The Quad Cortex has a more limited selection of built-in FX. Out of the box, they aren’t quite as good as those found on the Axe FX 3, although with some adjustment they are as good, and in some cases better. There are 70 preset FX across 32 different blocks with 4 parallel signal paths.
One of the weaker points of the Quad Cortex is the relative lack of aftermarket support. This is changing daily, however, with more and more third-party user profiles available for download. The AFX3 boasts thousands and thousands of available IRs on the other hand, largely due to its popularity and its extended time available on the market.
While the Quad Cortex doesn’t have such a large bank of built-in FX, it is capable of capturing analog pedals in much the same way as it can capture amps and cabs thanks to Neural Capture.

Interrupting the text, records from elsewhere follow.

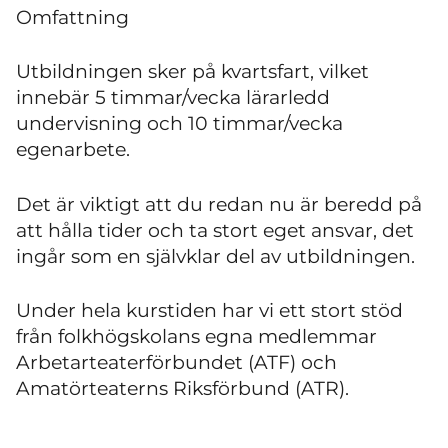
Omfattning
Utbildningen sker på kvartsfart, vilket
innebär 5 timmar/vecka lärarledd
undervisning och 10 timmar/vecka
egenarbete.
Det är viktigt att du redan nu är beredd på
att hålla tider och ta stort eget ansvar, det
ingår som en självklar del av utbildningen.
Under hela kurstiden har vi ett stort stöd
från folkhögskolans egna medlemmar
Arbetarteaterförbundet (ATF) och
Amatörteaterns Riksförbund (ATR).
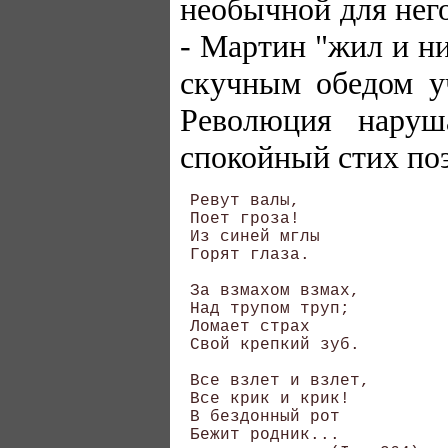
необычной для нег
- Мартин "жил и ни
скучным обедом уч
Революция нару
спокойный стих по
 Ревут валы, 

 Поет гроза! 

 Из синей мглы 

 Горят глаза. 

 За взмахом взмах, 

 Над трупом труп; 

 Ломает страх 

 Свой крепкий зуб. 

 Все взлет и взлет, 

 Все крик и крик! 

 В бездонный рот 

 Бежит родник... 
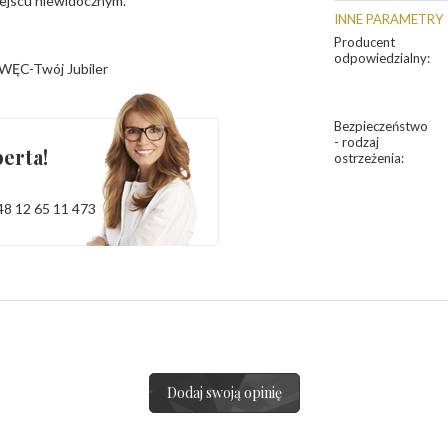
iejscu niewidocznym.
INNE PARAMETRY
Producent
odpowiedzialny
:
WĘC-Twój Jubiler
Bezpieczeństwo
- rodzaj
erta!
ostrzeżenia
:
48 12 65 11 473
Dodaj swoją opinię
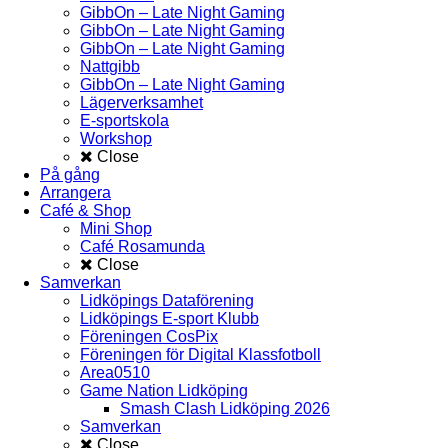
GibbOn – Late Night Gaming
GibbOn – Late Night Gaming
GibbOn – Late Night Gaming
Nattgibb
GibbOn – Late Night Gaming
Lägerverksamhet
E-sportskola
Workshop
Close
På gång
Arrangera
Café & Shop
Mini Shop
Café Rosamunda
Close
Samverkan
Lidköpings Dataförening
Lidköpings E-sport Klubb
Föreningen CosPix
Föreningen för Digital Klassfotboll
Area0510
Game Nation Lidköping
Smash Clash Lidköping 2026
Samverkan
Close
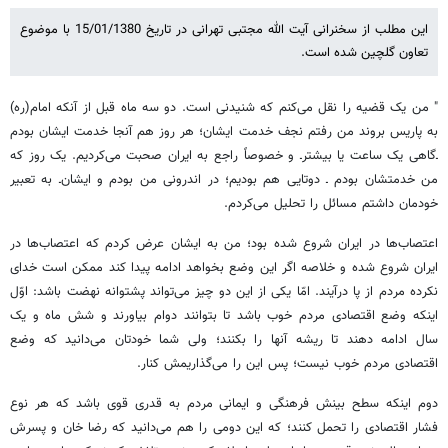
این مطلب از سخنرانی آیت الله مجتبی تهرانی در تاریخ 15/01/1380 با موضوع
تعاون گلچین شده است.
" من یک قضیه را نقل می‌کنم که شنیدنی است. دو سه ماه قبل از آنکه امام(ره)
به پاریس بروند من رفتم نجف خدمت ایشان؛ هر روز هم آنجا خدمت ایشان بودم
ـ‌گاهی یک ساعت یا بیشترـ و خصوصاً راجع به ایران صحبت می‌کردیم. یک روز که
من خدمتشان بودم ـ دوتایی هم بودیم؛ در اندرونی من بودم و ایشان‌ـ به تعبیر
خودمان داشتم مسائل را تحلیل می‌کردم.
اعتصاب‌ها در ایران شروع شده بود؛ من به ایشان عرض کردم که اعتصاب‌ها در
ایران شروع شده و خلاصه اگر این وضع بخواهد ادامه پیدا کند ممکن است خدای
نکرده مردم از پا درآیند. امّا یکی از این دو چیز می‌تواند پشتوانه نهضت باشد: اوّل
اینکه وضع اقتصادی مردم خوب باشد تا بتوانند دوام بیاورند و شش ماه و یک
سال ادامه دهند تا ریشه آنها را بکنند؛ ولی شما خودتان می‌دانید که وضع
اقتصادی مردم خوب نیست؛ پس این را می‌گذاریمش کنار.
دوم اینکه سطح بینش فرهنگی و ایمانی مردم به قدری قوی باشد که هر نوع
فشار اقتصادی را تحمل کنند؛ که این دومی را هم می‌دانید که رضا خان و پسرش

If a looper is important to you, know that the Quad Cortex doesn’t have this feature. The Axe FX 3 does have a looper, although it’s not the easiest feature to set up. Don’t consider the lack of a built-in looper a dealbreaker for the QC, as it takes analog pedals well. Both the QC and AFX3 can accommodate external expression pedals, and in fact, Fractal Audio manufacture 2 different pedals specifically for the AFX3 for guaranteed compatibility.
We found the playing feel of the Quad Cortex was a vastly superior experience to using the Axe FX 3. The AFX3 doesn’t feel bad, and in fact, plugged straight into a guitar, with headphone out, it feels a lot like being in a studio control room. Where it simply can’t compete is with the live feel. Using a QC provides a much more authentic pedal board type feel.
Not only is the physical feel preferable, but the more organic tone of the amplifier profiles really gives you the feeling you’re playing a real amp. And having the ability to get such accurate profiles of the world’s most famous amps makes the QC one of the single most versatile pieces of guitar equipment on the market. With the Axe FX 3, you’re getting some excellent FX and some great amp models, but there’s no escaping the fact that you know you’re playing a digital model of something.
Final Thoughts on the Neural DSP Quad Cortex vs. Fractal Audio Axe FX 3
This comparison is really a clash of the titans. What’s recognized as the best profiler on the market vs. a unit widely regarded as the best modeler. As difficult as it was to choose, there was a winner.
Because of the accuracy of the profiles, the incredible user interface, and the overall feel of using the Quad Cortex both in live and recording settings, we really believe it to be the better of the two units. The Axe FX 3 is still a great modeler and FX processor. If you have no interest in profiling and you’re simply looking for some excellent amp and FX models, it’s hard to beat. But it’s hard to ignore how much better the sound and feel of Neural Capture profiled amps and FX are than the digitally-modeled IRs.